The solid main card began with Jason McDonald Vs. Damian Maia- Maia is one of the most decorated and respected Brazilian Jiu Jitsu practitioners in MMA. McDonald apparently doesn't care and works for clinches and takedowns, as well as handily accepting Maia's guard pulls. The fight mainly takes place on the mat with each man gamely jockeying for close subs and damage. Between the second and third, MacDonald's corner screams at him to quit engaging in a ground battle, but he doesn't listen. That one tactical error is all a guy like Maia needs. Kenny Florian Vs. Roger Huerta- Prefight, lightweight contender Florian says his gameplan is "attack, attack, attack" versus hot-headed, brawling, Sports illustrated cover boy Huerta. Turns out the soundbite should have been, "potshot, potshot, potshot," as Florian wisely doesn't engage in the caveman fisticuffs Huerta desires and positively baffles Huerta with superior movement and crisper striking. Manny Gamburyan vs. Rob Emerson- Two words- don't blink. Brock Lesnar Vs. Heath Herring- Former pro wrassler and champion of amazingly bad tattoo's, Lesnar was signed to the UFC for six figures a fight despite being a MMA novice and promptly lost his debut. In this, his second UFC fight, they pitted him against veteran Herring, who's development as an MMA fighter ended some four or five years ago. Lesnar's hometown crowd gets watch their man basically manhandle Herring with superior wrestling and size for three rounds.

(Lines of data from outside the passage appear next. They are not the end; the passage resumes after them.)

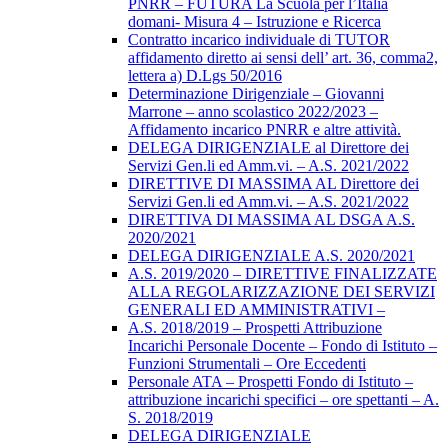
PNRR – FUTURA La Scuola per l’Italia
domani- Misura 4 – Istruzione e Ricerca
Contratto incarico individuale di TUTOR
affidamento diretto ai sensi dell’ art. 36, comma2,
lettera a) D.Lgs 50/2016
Determinazione Dirigenziale – Giovanni
Marrone – anno scolastico 2022/2023 –
Affidamento incarico PNRR e altre attività.
DELEGA DIRIGENZIALE al Direttore dei
Servizi Gen.li ed Amm.vi. – A.S. 2021/2022
DIRETTIVE DI MASSIMA AL Direttore dei
Servizi Gen.li ed Amm.vi. – A.S. 2021/2022
DIRETTIVA DI MASSIMA AL DSGA A.S.
2020/2021
DELEGA DIRIGENZIALE A.S. 2020/2021
A.S. 2019/2020 – DIRETTIVE FINALIZZATE
ALLA REGOLARIZZAZIONE DEI SERVIZI
GENERALI ED AMMINISTRATIVI –
A.S. 2018/2019 – Prospetti Attribuzione
Incarichi Personale Docente – Fondo di Istituto –
Funzioni Strumentali – Ore Eccedenti
Personale ATA – Prospetti Fondo di Istituto –
attribuzione incarichi specifici – ore spettanti – A.
S. 2018/2019
DELEGA DIRIGENZIALE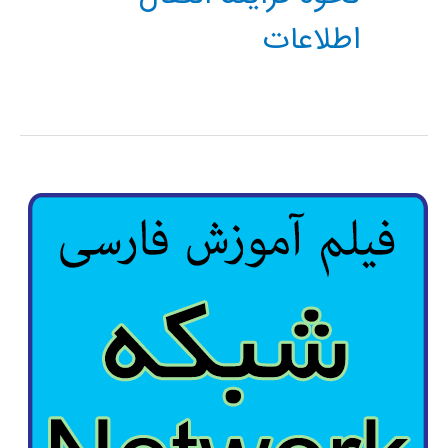
اطلاعات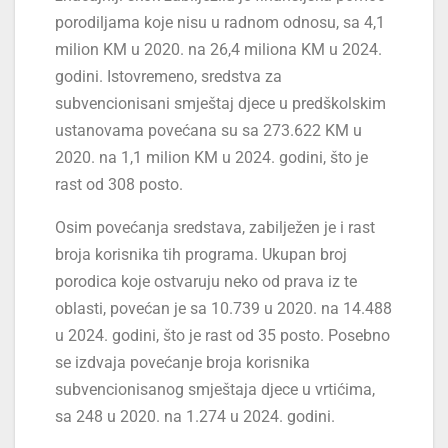
porodiljama koje nisu u radnom odnosu, sa 4,1
milion KM u 2020. na 26,4 miliona KM u 2024.
godini. Istovremeno, sredstva za
subvencionisani smještaj djece u predškolskim
ustanovama povećana su sa 273.622 KM u
2020. na 1,1 milion KM u 2024. godini, što je
rast od 308 posto.
Osim povećanja sredstava, zabilježen je i rast
broja korisnika tih programa. Ukupan broj
porodica koje ostvaruju neko od prava iz te
oblasti, povećan je sa 10.739 u 2020. na 14.488
u 2024. godini, što je rast od 35 posto. Posebno
se izdvaja povećanje broja korisnika
subvencionisanog smještaja djece u vrtićima,
sa 248 u 2020. na 1.274 u 2024. godini.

The main event was Georges St. Pierre Vs. Jon Fitch for St. Pierre's welterweight title. GSP is pretty much a fight promoters dream. Well-rounded skillwise (or as commentator Mike Goldberg redundantly states, an "athletically gifted athlete"). Attractive. Respectful. And, from his training to self-promotion, GSP seems to take every aspect of the game seriously. No slouch himself, Fitch is less-assuming, a more road tested fighter, long shucked onto prelims, racking up eight consecutive wins ensuring that he had to be noticed. This is a tough, tough, fight. The first round is nearly all GSP, hitting Fitch with a neck-snapping right hand after Fitch throws a lazy leg kick, then smashing him on the mat. This five rounder shows why GSP is deserving of being a title holder, pulling off a technically assured victory on the feet and on the mat. On the other hand, Fitch shows why he deserved a shot with his respectable resiliency and refusal to go away.

The DVD

Picture: The fight card is presented in Anamorphic Widescreen. The past few years UFC has really done a nice job with their quality standards. The transfer reflects this with a decent image in all details, color, contrast, sharpness, with no severe technical faults. Rest assured, the five shades of the hematoma under Fitch's left eye are there in all their gruesome glory.

Sound: The event has two basic 2.0 Stereo tracks, one in English the other in Spanish. In the first moments of the intro the audio is a tad out of sync (really its just for 10-15 seconds). A minor detail, probably from the original broadcast and left uncorrected. Otherwise, it is your standard bag, crisp and as responsive as it needs to be with no extra fuss.

Extras: A second disc of extras includes the Spike tv Countdown show (39:14), Weigh-in footage (14:37), Behind the Scenes Featurette (44:17), and UFC.com features (41:08). Out of the three UFC events I've reviewed this month, which share the same event specific features, this was by far the best. The Behind the Scenes footage goes the extra mile, not only following GSP and Fitch, but the last twenty minutes or so gives a nice little overview of GSP's entire title-challenging career. Likewise, the .com features are just a tad longer and more thorough via giving those often unhealed prelim'ers some interview time.

Conclusion: This is a very solid card. The matches display a good round of technique, from the intelligence+muscle of the ground game, to the reflex+accuracy of striking. You get fresher faces, those still trying to make a mark, established contenders, and a great champion. The presentation is fine and the extras are informative, digging into personality and strategy of those involved in the fight game. Get it.